I was crying so I could hardly speak.
“O Winny!” I said, “I am so sorry.”
But Winny was too vexed to care just at first for anything I could say. “You naughty, naughty, unkind Meg,” she said, “I do believe you did it on purpose.”
I could not bear that. I thought it very hard indeed that she should say so, when any one could see how miserable I was. I did not answer her; I ran out of the nursery, and though Winny called to me to come back (for the moment she had said those words she was sorry for them), I would not listen to her. Nurse fetched me back soon, however, for it was tea-time, but I would not speak to Winny. We never had such a miserable tea; there we sat, two red-eyed, unhappy little girls, looking as if we did not love each other a bit. If mamma had come up to the nursery she would have put it all right—she did put Poupée’s foot right the very next day, she mended it so nicely with diamond cement, that the place hardly showed at all—but she was busy that evening, and did not happen to come up. So bed-time came, and still we had not made friends, though I heard Winny crying when she was saying her prayers. After we were in bed, and nurse had gone away, Winny whispered to me, “Meg, won’t you forgive me for saying that unkind thing? Won’t you kiss me and say good-night, Winny?”
A minute before, I had been feeling as sorry as could be, but when Winny spoke to me, a most hard, horrid, unkind feeling seemed to come back into my heart, and I would not answer. I breathed as if I were asleep, pretending not to hear. I think Winny thought I was asleep, for she did not speak again. I heard her crying softly, and then after a while I heard by her breathing that she had really gone to sleep. But I couldn’t. I lay awake a long time, I thought it was hours and hours, and I tossed and turned, but I couldn’t go to sleep. I listened but I could not hear Winny breathing—I put my hand out of my cot, and stretched across to hers to feel for her; she seemed to be lying quite still. Then a dreadful feeling came into my mind—suppose Winny were dead, and that I had refused to make friends and say good-night! I must have got fanciful with lying awake, I suppose, and you know I was only a very little girl. I could not bear it—I stretched myself across to Winny and put my arms round her.
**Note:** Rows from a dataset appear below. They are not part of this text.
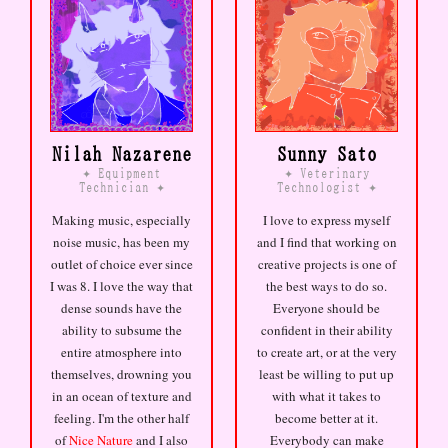
Nilah Nazarene
Sunny Sato
Equipment
Veterinary
✦
✦
Technician
Technologist
✦
✦
Making music, especially
I love to express myself
noise music, has been my
and I find that working on
outlet of choice ever since
creative projects is one of
I was 8. I love the way that
the best ways to do so.
dense sounds have the
Everyone should be
ability to subsume the
confident in their ability
entire atmosphere into
to create art, or at the very
themselves, drowning you
least be willing to put up
in an ocean of texture and
with what it takes to
feeling. I'm the other half
become better at it.
of
Nice Nature
and I also
Everybody can make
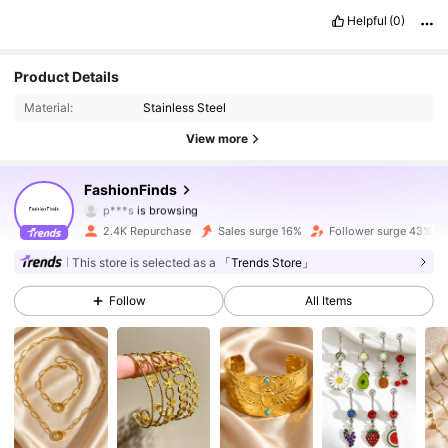
Helpful
(0)
5.6K Followers
4.88
Product Details
Material:
Stainless Steel
5.6K Followers
4.88
View more
5.6K Followers
4.88
FashionFinds
5.6K Followers
4.88
2.4K Repurchase
Sales surge 16%
Follower surge 43%
5.6K Followers
4.88
This store is selected as a
「Trends Store」
Follow
All Items
5.6K Followers
4.88
5.6K Followers
4.88
5.6K Followers
4.88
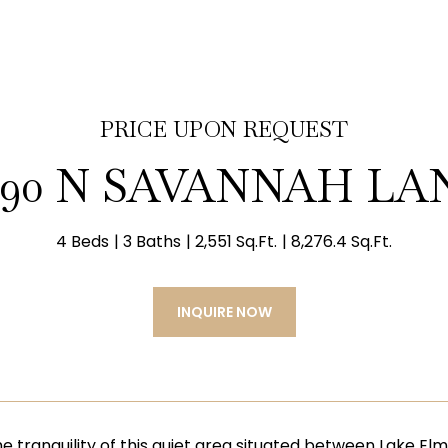
PRICE UPON REQUEST
790 N SAVANNAH LA
4 Beds
3 Baths
2,551 Sq.Ft.
8,276.4 Sq.Ft.
INQUIRE NOW
the tranquility of this quiet area situated between Lake E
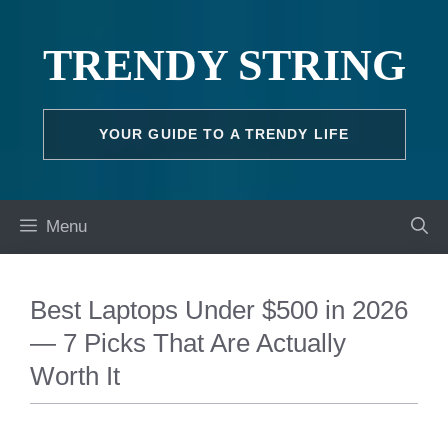
Skip
to
TRENDY STRING
content
YOUR GUIDE TO A TRENDY LIFE
Menu
Best Laptops Under $500 in 2026
— 7 Picks That Are Actually
Worth It
TECH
“Winny! Winny!” I said, “wake up, Winny, and kiss me, and let us say good-night.”
Winny woke up almost immediately, and she seemed to understand at once.
“Poor little Meg,” she said, “poor little Meg. We will never be unkind to each other again—never. Good-night, dear Meg.”
“Good-night, Winny,” I said. And just as I was falling asleep I whispered to her—“I will never let you go to sleep again, Winny, without saying good-night.” And I never did, never except once.